When he purchased the Burnaby office in 2014, it had aging infrastructure, a small active patient base, and poor financials. Instead of walking away, he saw it as an opportunity: a physical location, an existing chart base, and room to redesign from the ground up.
He renovated the space, expanded from one exam lane to two, enlarged the pre-test area, and invested in technology and modern frame lines—before he had the doctor volume to fill those lanes. The long-term vision was never a “Dr. Reis clinic,” but a genuinely integrated center where multiple practitioners with different strengths could collaborate.
That integration now extends beyond optometry. Integra Eyecare co-locates ophthalmologists as true partners, not occasional visiting specialists. Glaucoma care, general ophthalmology, optometry, and advanced dry eye and myopia management all function under one roof. For Dr. Reis, this is more efficient for patients and more responsible for the healthcare system than fragmented care spread across multiple locations.
Coming from an ophthalmology background, Dr. Reis is uniquely positioned to comment on scope expansion. Early in his Canadian career, he felt constrained by limits on procedures and oral medications he was trained to use.
He acknowledges that some resistance from the medical community is normal, and that regulation and training standards are important. But he is clear: when scope has expanded responsibly—such as glaucoma management in British Columbia—the outcomes have been overwhelmingly positive for patients and for surgeons.
Modern scope allows ophthalmologists to focus on complex surgical cases while optometrists manage ongoing medical eye care. For rural and underserved communities, expanded optometric scope is not just convenient; it is essential for timely access and reduced system costs.
His message to both professions is simple: with proper training and regulation, modernizing scope is not about optometry “taking” anything. It is about patients gaining more from the healthcare system.
Integra’s success is built on a strong associate model, and Dr. Reis works closely with many new graduates. His advice to them is blunt:
He draws on his own experience with AI for Eyes: in 2019, partnered with a seasoned industry CEO, he often felt small. Today, his advice to his past self—and to young clinicians—is to reject that mindset. If you are trusted with responsibility, you belong in the room. Act like it.
When asked how much of his success is hard work versus luck, Dr. Reis admits there is more luck than he likes to acknowledge—the rapid growth of the Brazilian community in British Columbia, for example, naturally filled a need for a Portuguese-speaking doctor.

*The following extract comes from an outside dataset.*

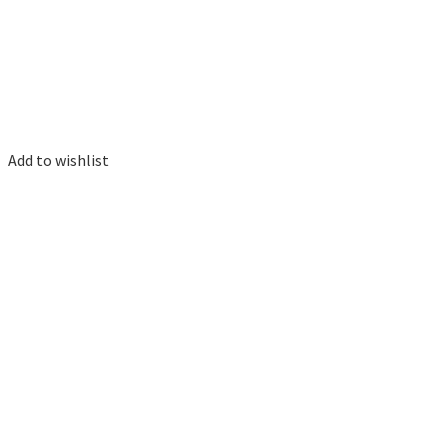
Add to wishlist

But luck alone does not build a two-location, eight-doctor practice, a startup, and a reputation for excellence. He attributes roughly 90% of his journey to effort: 4:00 a.m. mornings, late nights, relentless execution, and a deep, authentic care for patients.
That authenticity shows up in the small things: remembering a patient’s favorite band and playing it in the exam room, calling to check on someone after starting a new glaucoma medication, and making every interaction feel personal rather than transactional.
In a world where technology, AI, and retail models are transforming eye care, Dr. Henry Reis’s story is a reminder that evolution in this profession is not optional—but it also does not have to cost you your humanity. The future of eye care belongs to the clinicians who are willing to reinvent themselves, embrace new tools, and still make patients feel truly seen.